* [Data shown]
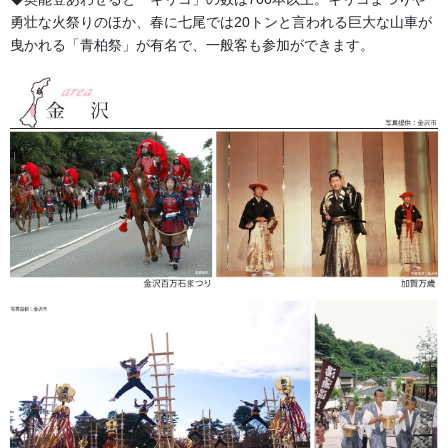
り旗
勇壮な火祭りのほか、春に七尾では20トンと言われる巨大な山車が
曳かれる「青柏祭」が有名で、一般客も参加ができます。
選べる生地と丈夫な仕立・カラーWチチテープ合計10箇
所左付。
よく目立つ蛍光カラーWチチテープと上下三巻縫製補
強。さらに丈夫な棒袋・四方縫製も選べます。
団体名を入れる事が出来ます。
※バリエーションは画像以外にも多数ございます。豊富
なラインナップからお選びいただけます。
ヨルピカ反射のぼり旗
高輝度反射のWチチテープ3箇所、二重縫製で丈夫な仕立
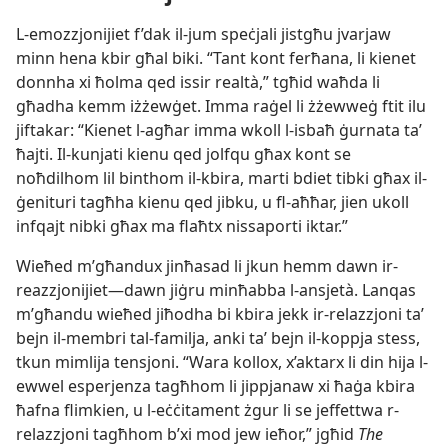
L-​emozzjonijiet f’dak il-​jum speċjali jistgħu jvarjaw
minn hena kbir għal biki. “Tant kont ferħana, li kienet
donnha xi ħolma qed issir realtà,” tgħid waħda li
għadha kemm iżżewġet. Imma raġel li żżewweġ ftit ilu
jiftakar: “Kienet l-​agħar imma wkoll l-​isbaħ ġurnata taʼ
ħajti. Il-​kunjati kienu qed jolfqu għax kont se
noħdilhom lil binthom il-​kbira, marti bdiet tibki għax il-​
ġenituri tagħha kienu qed jibku, u fl-​aħħar, jien ukoll
infqajt nibki għax ma flaħtx nissaporti iktar.”
Wieħed m’għandux jinħasad li jkun hemm dawn ir-​
reazzjonijiet—dawn jiġru minħabba l-​ansjetà. Lanqas
m’għandu wieħed jiħodha bi kbira jekk ir-​relazzjoni taʼ
bejn il-​membri tal-​familja, anki taʼ bejn il-​koppja stess,
tkun mimlija tensjoni. “Wara kollox, x’aktarx li din hija l-​
ewwel esperjenza tagħhom li jippjanaw xi ħaġa kbira
ħafna flimkien, u l-​eċċitament żgur li se jeffettwa r-​
relazzjoni tagħhom b’xi mod jew ieħor,” jgħid
The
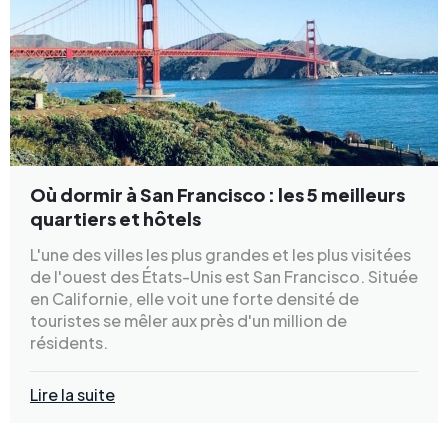
Où dormir à San Francisco : les 5 meilleurs
quartiers et hôtels
L'une des villes les plus grandes et les plus visitées
de l'ouest des États-Unis est San Francisco. Située
en Californie, elle voit une forte densité de
touristes se mêler aux près d'un million de
résidents.
Lire la suite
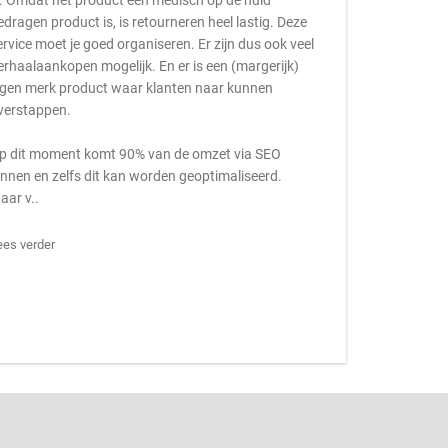
s. Omdat het product een medisch op de huid
edragen product is, is retourneren heel lastig. Deze
ervice moet je goed organiseren. Er zijn dus ook veel
erhaalaankopen mogelijk. En er is een (margerijk)
igen merk product waar klanten naar kunnen
verstappen.
p dit moment komt 90% van de omzet via SEO
innen en zelfs dit kan worden geoptimaliseerd.
aar v..
ees verder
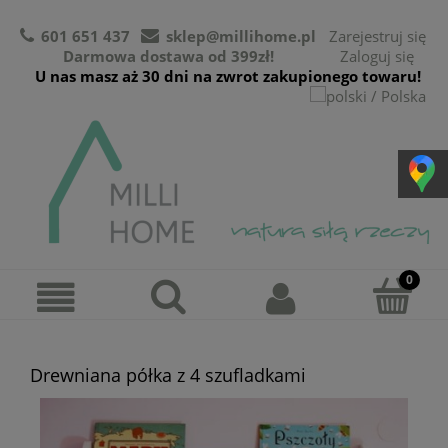
601 651 437
sklep@millihome.pl
Zarejestruj się
Darmowa dostawa od 399zł!
Zaloguj się
U nas masz aż 30 dni na zwrot zakupionego towaru!
Drewniana półka z 4 szufladkami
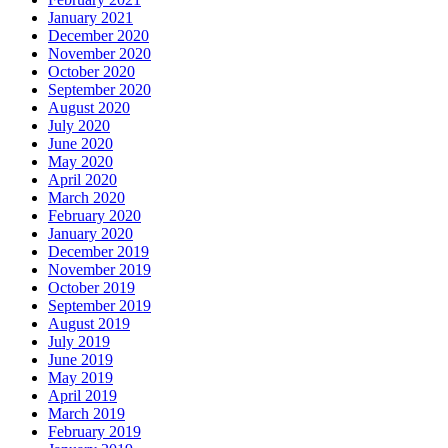
January 2021
December 2020
November 2020
October 2020
September 2020
August 2020
July 2020
June 2020
May 2020
April 2020
March 2020
February 2020
January 2020
December 2019
November 2019
October 2019
September 2019
August 2019
July 2019
June 2019
May 2019
April 2019
March 2019
February 2019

* [Directions for this task] Write out the material above exactly; no pictures.

* [Answer for this exercise]
り旗
勇壮な火祭りのほか、春に七尾では20トンと言われる巨大な山車が
曳かれる「青柏祭」が有名で、一般客も参加ができます。
選べる生地と丈夫な仕立・カラーWチチテープ合計10箇
所左付。
よく目立つ蛍光カラーWチチテープと上下三巻縫製補
強。さらに丈夫な棒袋・四方縫製も選べます。
団体名を入れる事が出来ます。
※バリエーションは画像以外にも多数ございます。豊富
なラインナップからお選びいただけます。
ヨルピカ反射のぼり旗
高輝度反射のWチチテープ3箇所、二重縫製で丈夫な仕立
L-​emozzjonijiet f’dak il-​jum speċjali jistgħu jvarjaw
minn hena kbir għal biki. “Tant kont ferħana, li kienet
donnha xi ħolma qed issir realtà,” tgħid waħda li
għadha kemm iżżewġet. Imma raġel li żżewweġ ftit ilu
jiftakar: “Kienet l-​agħar imma wkoll l-​isbaħ ġurnata taʼ
ħajti. Il-​kunjati kienu qed jolfqu għax kont se
noħdilhom lil binthom il-​kbira, marti bdiet tibki għax il-​
ġenituri tagħha kienu qed jibku, u fl-​aħħar, jien ukoll
infqajt nibki għax ma flaħtx nissaporti iktar.”
Wieħed m’għandux jinħasad li jkun hemm dawn ir-​
reazzjonijiet—dawn jiġru minħabba l-​ansjetà. Lanqas
m’għandu wieħed jiħodha bi kbira jekk ir-​relazzjoni taʼ
bejn il-​membri tal-​familja, anki taʼ bejn il-​koppja stess,
tkun mimlija tensjoni. “Wara kollox, x’aktarx li din hija l-​
ewwel esperjenza tagħhom li jippjanaw xi ħaġa kbira
ħafna flimkien, u l-​eċċitament żgur li se jeffettwa r-​
relazzjoni tagħhom b’xi mod jew ieħor,” jgħid
The
Où dormir à San Francisco : les 5 meilleurs
quartiers et hôtels
L'une des villes les plus grandes et les plus visitées
de l'ouest des États-Unis est San Francisco. Située
en Californie, elle voit une forte densité de
touristes se mêler aux près d'un million de
résidents.
Lire la suite
s. Omdat het product een medisch op de huid
edragen product is, is retourneren heel lastig. Deze
ervice moet je goed organiseren. Er zijn dus ook veel
erhaalaankopen mogelijk. En er is een (margerijk)
igen merk product waar klanten naar kunnen
verstappen.
p dit moment komt 90% van de omzet via SEO
innen en zelfs dit kan worden geoptimaliseerd.
aar v..
ees verder
601 651 437
sklep@millihome.pl
Zarejestruj się
Darmowa dostawa od 399zł!
Zaloguj się
U nas masz aż 30 dni na zwrot zakupionego towaru!
Drewniana półka z 4 szufladkami
January 2021
December 2020
November 2020
October 2020
September 2020
August 2020
July 2020
June 2020
May 2020
April 2020
March 2020
February 2020
January 2020
December 2019
November 2019
October 2019
September 2019
August 2019
July 2019
June 2019
May 2019
April 2019
March 2019
February 2019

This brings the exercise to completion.